Hosted in the fashion-forward neighborhood, the Lower East Side, Who Decide War’s runway presentation was hyped from the moment invites went out. Early arrivals didn’t matter–madness had ensued at the front door of the venue on Varick Street. Upon entering the main building, credentials were sparse, so many editors and writers were unable to make it in, including myself. A louder and bigger crowd of hypebeasts had actually pushed their way through despite the pandemonium. That’s the level of dedication and loyalty that many individuals have for anything designer Everard Best touches: a willingness to make space for themselves even during a coveted New York Fashion Week show. While rain poured, the show began. Some lucky individuals, Teyana Taylor, Ice Spice, and others however did make it in.

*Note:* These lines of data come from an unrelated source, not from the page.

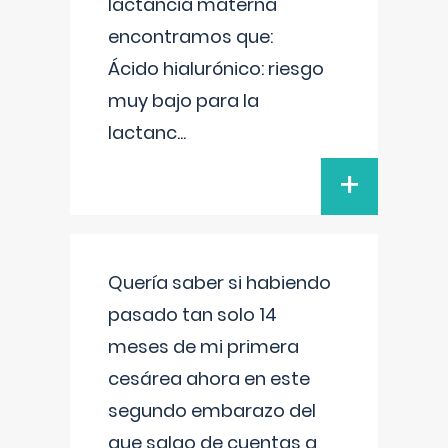
lactancia materna
encontramos que:
Ácido hialurónico: riesgo
muy bajo para la
lactanc
...
+
Quería saber si habiendo
pasado tan solo 14
meses de mi primera
cesárea ahora en este
segundo embarazo del
que salgo de cuentas a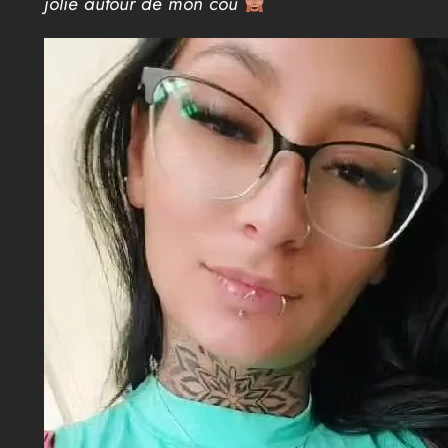
jolie autour de mon cou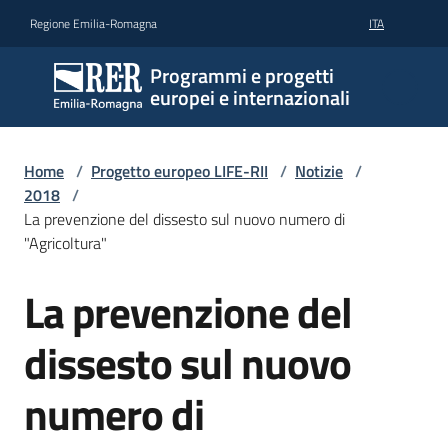
Vai al contenuto
Vai alla navigazione
Vai al footer
Regione Emilia-Romagna
ITA
Programmi e progetti
europei e internazionali
Home
/
Progetto europeo LIFE-RII
/
Notizie
/
2018
/
La prevenzione del dissesto sul nuovo numero di
"Agricoltura"
La prevenzione del
Salta al contenuto
dissesto sul nuovo
numero di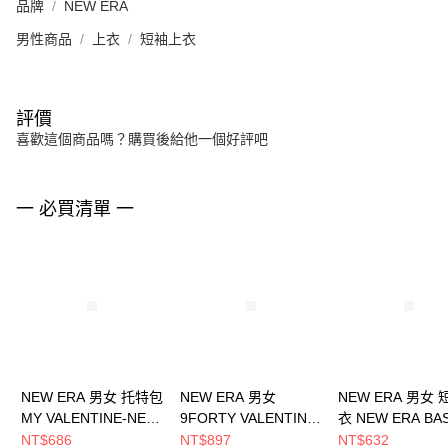
品牌
NEW ERA
男性商品
上衣
短袖上衣
評價
喜歡這個商品嗎？購買後給他一個好評吧
一 必買清單 一
NEW ERA 男女 托特包
NEW ERA 男女
NEW ERA 男女
MY VALENTINE-NE
9FORTY VALENTINE
衣 NEW ERA BA
SCRIPT NEW ERA
DAY NE NE14499954
NEW ERA
NT$686
NT$897
NT$632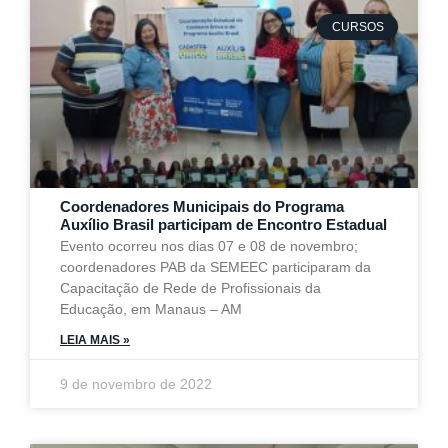
CURSOS
Coordenadores Municipais do Programa
Auxílio Brasil participam de Encontro Estadual
Evento ocorreu nos dias 07 e 08 de novembro;
coordenadores PAB da SEMEEC participaram da
Capacitação de Rede de Profissionais da
Educação, em Manaus – AM
LEIA MAIS »
9 de novembro de 2022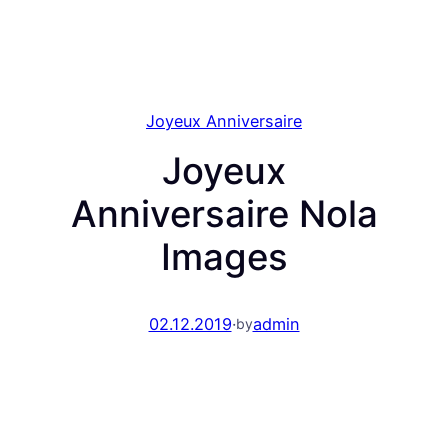
Joyeux Anniversaire
Joyeux
Anniversaire Nola
Images
02.12.2019
·
admin
by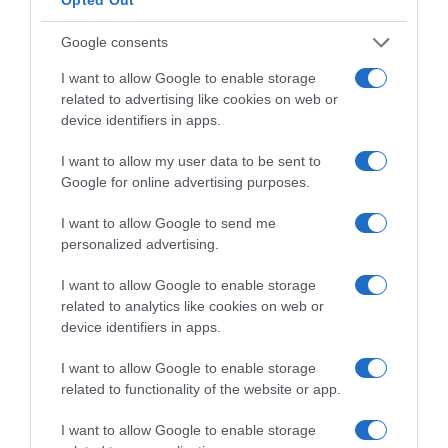
Google consents
I want to allow Google to enable storage
related to advertising like cookies on web or
device identifiers in apps.
I want to allow my user data to be sent to
Google for online advertising purposes.
I want to allow Google to send me
personalized advertising.
I want to allow Google to enable storage
related to analytics like cookies on web or
device identifiers in apps.
I want to allow Google to enable storage
related to functionality of the website or app.
ΕΛΛΑΔΑ
I want to allow Google to enable storage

Who Decides War debuted their Spring/Summer 2024 collection with pieces that were leaning more towards the feminine form. Designer Everard Best’s latest collection in comparison to the brand’s most recent show was full of darker tones and denim pieces adorned with rhinestones and intricate dye jobs, patching and lace details, and cut in innovative silhouettes. The brand has always had a reputation for being unisex, but this season, the collection showcases items such as corsets, skirts, and dresses, all adorned with abundant draping.
The color palette stuck to understated tones of blues, grays, and tans. The brand’s runway show also featured strong suiting, layered leather pieces, and sheer pieces. Cutouts, long skirts over pants were worn on the runway and the array of denim pieces featured details like an ombre effect, zipped paneling, and distressing that still felt elevated. The runway show was inspired by one half of the design duo Everard Best’s father’s tailor shop where he witnessed the art of tailoring.
The design duo Best and Tela D’Amore were able to blend streetwear and masculine and feminine energies into the fabric of their clothes. It all translated well enough into a cohesive story with models walking in pieces that felt “almost done” with a tailor character working in the background.